それぞれ、銀色と虹色に輝いている。光の強さは、私達と同じ位。
「アサヒ様は理魔術、シイナ様は、お珍しい、神霊魔術ですか。この2つの魔術の使い手で、これほどの魔力量をお持ちなのは、さほど珍しくはありませんが……」
ヴァリオさんが妙な目で椎奈を見つめている。椎奈は気にする様子もなく、ヴァリオさんに言った。

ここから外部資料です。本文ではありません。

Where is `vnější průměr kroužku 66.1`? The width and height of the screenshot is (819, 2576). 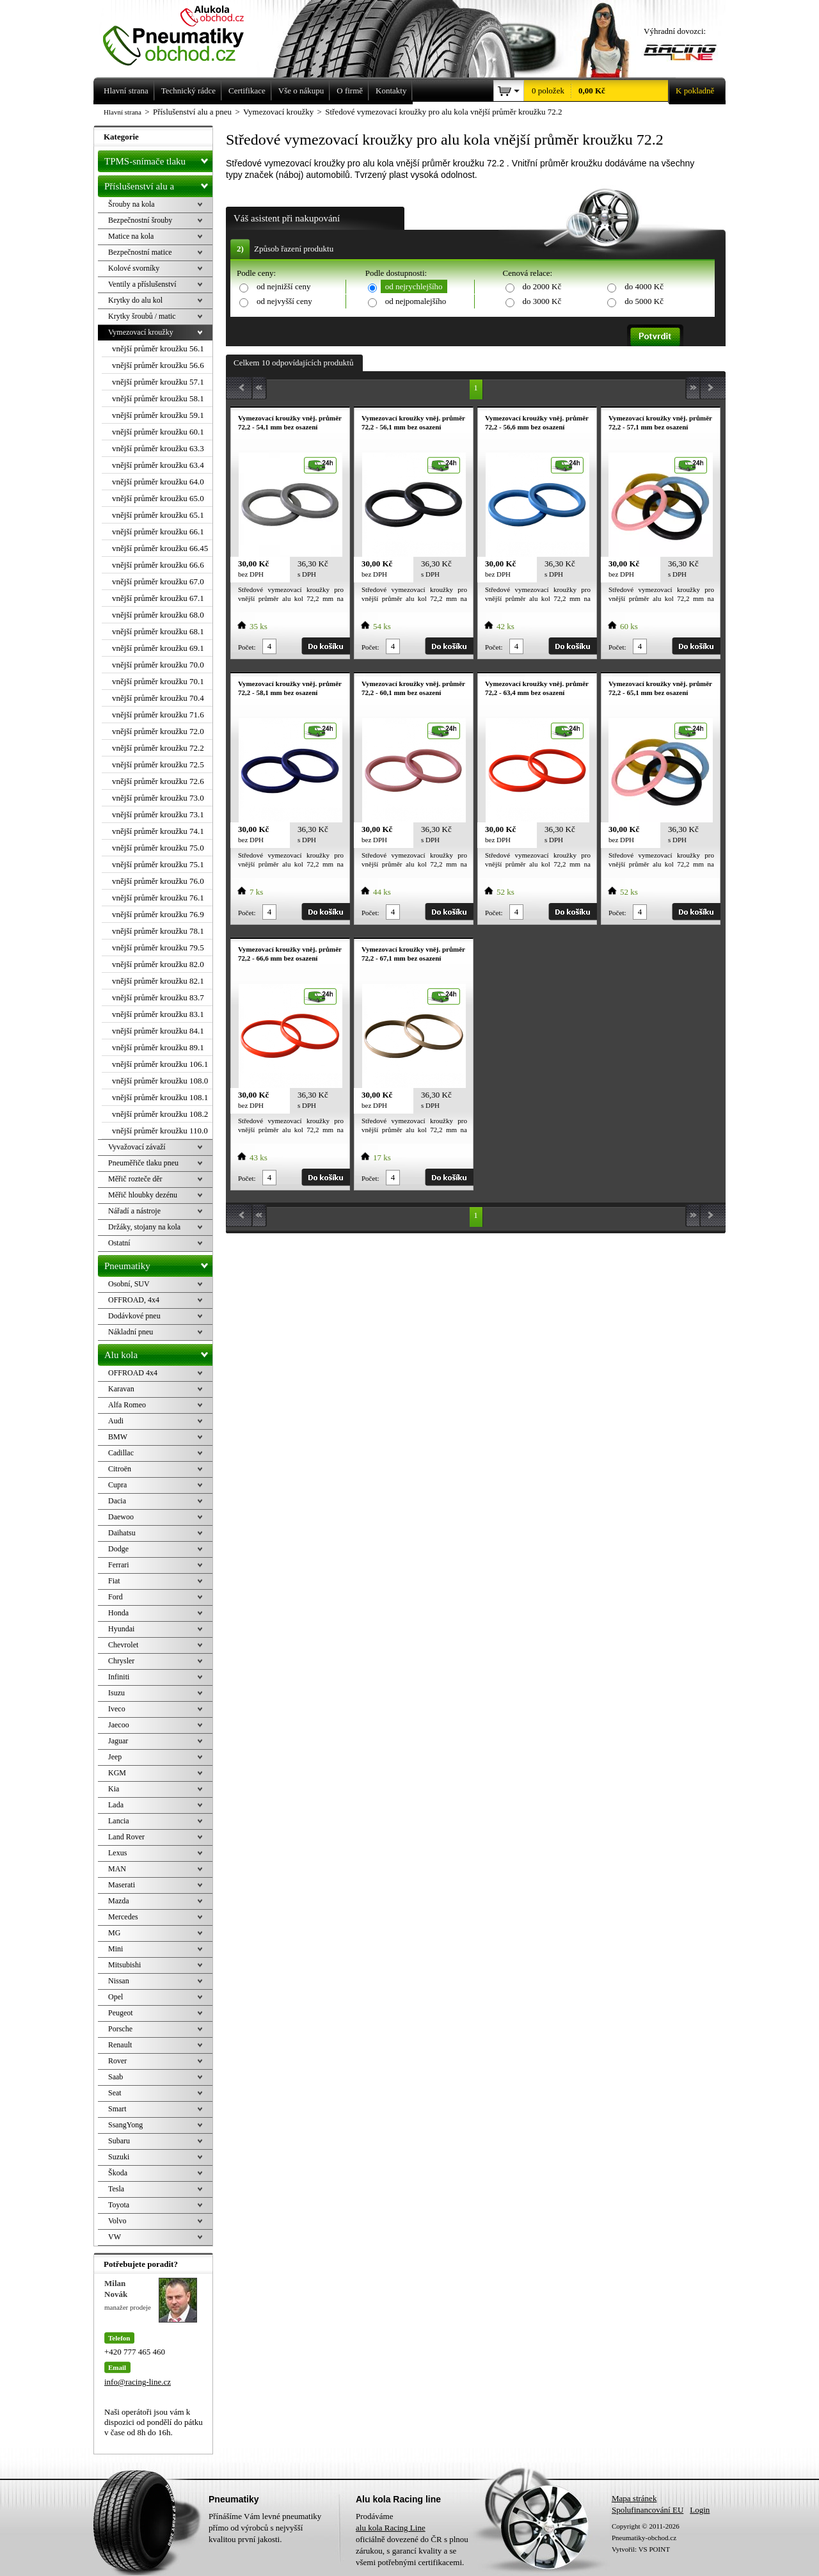
vnější průměr kroužku 66.1 is located at coordinates (158, 531).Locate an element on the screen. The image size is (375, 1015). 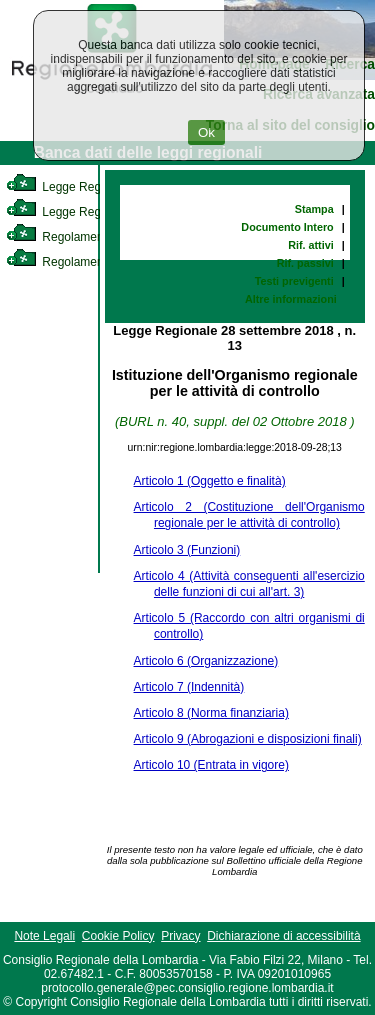
Altre informazioni [link] is located at coordinates (291, 299).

「メレリ、これで良いか? 後は自分たちで何とかする。サーシャが魔術書と杖を用意している。必要なものはあるし、後は心配しなくていい」
「……畏まりました。それではこれで失礼致します。何か私に出来る事がございましたら、いつでもお申し付け下さい」
未だに疑わしげに椎奈を見つめつつも、ヴァリオさんは丁寧に一礼して部屋を去っていく。
「それでは私も、これで失礼致します」
サーシャさんがヴァリオさんに続いて部屋を出て行った。その後ろ姿を見る椎奈の目がどうも怖いのは、どうしてだろう。
「……さて、行ったな」
その言葉と同時に、椎奈が刀印を結んだ。何かが部屋を包むような感じ。
「椎奈、今のは何?」
私が尋ねると、椎奈が意外そうな顔をした後、直ぐに教えてくれた。
「少し魔術への感覚が鋭くなっているな。今のが盗聴防止の術だ」
「ああ、これがそうなんだ」
里菜も納得したように頷いている。
「まあ今回は、外から魔力、霊力の流れを感じ取れないように遮断させてもらったが。今からやる事をあれこれ探られると、いささか厄介だ。……さて、始めようか」
椎奈がそう言って、教卓みたいな机に歩み寄ろうとした。
「あ、待った。椎奈、旭先輩もだけど、さっきの水晶玉、何をしたの?」
里菜の言葉に、首を傾げた。ただ触れたようにしか見えなかったけど……
そんな私を見て、里菜が呆れたように首を振った。
「あんな反応しか出ないんだったら、椎奈も最初から渋らないでしょ。それに、私達と魔力量が同じな訳ないじゃない。椎奈達だよ?」
「そっか」
納得した。確かに、椎奈達の魔力——椎奈は霊力って言ってたっけ——は、かなり強いはずだ。それは闘技場の件から考えても間違いない。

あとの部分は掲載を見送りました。